# Math Parser
This solution uses a full-blown parser to evaluate the math expressions. I'm using a recursive descent parser to build an
Abstract Syntax Tree (AST) representing the mathematical expression and then using a `Visitor` to simplify that AST into
a final `MathConstant` containing the result.

In [46]:
class MathExpression(object):
    def get_value(self) -> int:
        raise NotImplementedError()

class MathConstant(MathExpression):
    def __init__(self, value: int):
        self.value = value

    def __eq__(self, other):
        return isinstance(other, MathConstant) and self.value == other.value

    def __str__(self):
        return str(self.value)

    def __repr__(self):
        return f"MathConstant({self.value})"

class MathGroup(MathExpression):
    def __init__(self, child: MathExpression):
        self.child = child

    def __eq__(self, other):
        return isinstance(other, MathGroup) and self.child == other.child

    def __str__(self):
        return f"({str(self.child)})"

    def __repr__(self):
        return f"MathGroup({repr(self.child)})"

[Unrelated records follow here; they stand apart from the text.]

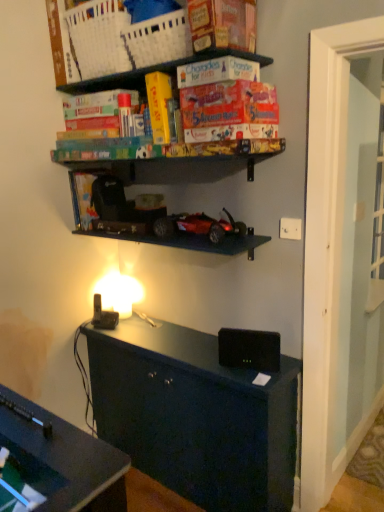 Question: Considering the positions of shiny red plastic toy car at center and white plastic electric outlet at upper right in the image, is shiny red plastic toy car at center bigger or smaller than white plastic electric outlet at upper right?

Choices:
 (A) big
 (B) small

Answer: (A)

Question: Does point (208, 220) appear closer or farther from the camera than point (284, 230)?

Choices:
 (A) closer
 (B) farther

Answer: (B)

Question: Considering the real-world distances, which object is closest to the black matte speaker at center?

Choices:
 (A) white plastic basket at upper center
 (B) shiny red plastic toy car at center
 (C) white plastic electric outlet at upper right
 (D) orange matte board game at upper center

Answer: (B)

Question: Estimate the real-world distances between objects in this image. Which object is farther from the white plastic basket at upper center?

Choices:
 (A) orange matte board game at upper center
 (B) black matte speaker at center
 (C) shiny red plastic toy car at center
 (D) white plastic electric outlet at upper right

Answer: (B)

class MathBinaryExpression(MathExpression):
    def __init__(self, left: MathExpression, operator: str, right: MathExpression):
        self.left = left
        self.operator = operator
        self.right = right

    def __eq__(self, other):
        return isinstance(other, MathBinaryExpression) and self.left == other.left and self.operator == other.operator and self.right == other.right

    def __str__(self):
        return f"{str(self.left)} {self.operator} {str(self.right)}"

    def __repr__(self):
        return f"MathBinaryExpression({repr(self.left)}, '{self.operator}', {repr(self.right)})"

## Visitor
We're using a visitor pattern implementation to navigate the AST, which makes evaluating the final values relatively straightforward.
This also (concievably) allows us to do things like simplifying the tree, printing out step-by-step solutions etc.

In [84]:
class Visitor(object):
    def visit(self, expression: MathExpression) -> MathExpression:
        if isinstance(expression, MathConstant):
            return self.visit_constant(expression)

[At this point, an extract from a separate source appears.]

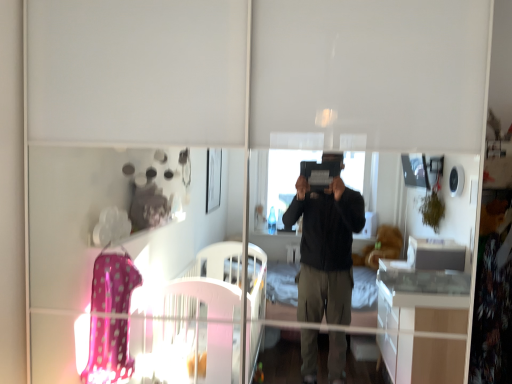 What do you see at coordinates (492, 215) in the screenshot? I see `matte black camera at center` at bounding box center [492, 215].

This screenshot has width=512, height=384. What are the coordinates of `matte black camera at center` in the screenshot? It's located at (492, 215).

The image size is (512, 384). What are the coordinates of `matte black camera at center` in the screenshot? It's located at (492, 215).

        if isinstance(expression, MathGroup):
            return self.visit_group(expression)

        if isinstance(expression, MathBinaryExpression):
            return self.visit_binary(expression)

    def visit_constant(self, expression: MathConstant) -> MathExpression:
        return expression

    def visit_group(self, expression: MathGroup) -> MathExpression:
        return MathGroup(self.visit(expression.child))

    def visit_binary(self, expression: MathBinaryExpression) -> MathExpression:
        return MathBinaryExpression(self.visit(expression.left), expression.operator, self.visit(expression.right))


class EvaluateVisitor(Visitor):
    def visit_group(self, expression: MathGroup):
        return self.visit(expression.child)

    def visit_binary(self, expression: MathBinaryExpression):
        operators = {
            '+': lambda a, b: a + b,
            '*': lambda a, b: a * b,
        }

        if expression.operator not in operators:
            raise NotImplementedError(f"The '{expression.operator}' operator is not currently supported.")

        left = self.visit(expression.left)
        right = self.visit(expression.right)

        assert isinstance(left, MathConstant)
        assert isinstance(right, MathConstant)

        return MathConstant(operators[expression.operator](left.value, right.value))

evaluator = EvaluateVisitor()


assert evaluator.visit(MathBinaryExpression(MathConstant(5), '+', MathBinaryExpression(MathConstant(3), '*', MathConstant(2)))) == MathConstant(11)


## Tokenizer

The tokenizer is a relatively simple `LR(1)` tokenizer implementation that generates a stream of distinct tokens
which will act as the input to the parser. Using a tokenizer means that the parser doesn't need to think about
where tokens start and end, simplifying some of the code and making it possible to index into specific tokens
positionally (i.e. `tokens[0]`, `tokens[1]` etc.).

To keep the token implementation easy to read, we're using a generator and storing this in a list. With a bit of
extra effort, we could retain only the current token in memory and generate the remainder on demand, allowing us
to parse potentially very large expressions efficiently.

In [None]:
from typing import List, Iterator, Dict

class MathTokenizer(object):
    def parse(self, input: str) -> List[str]:
        return list(self.token_stream(input))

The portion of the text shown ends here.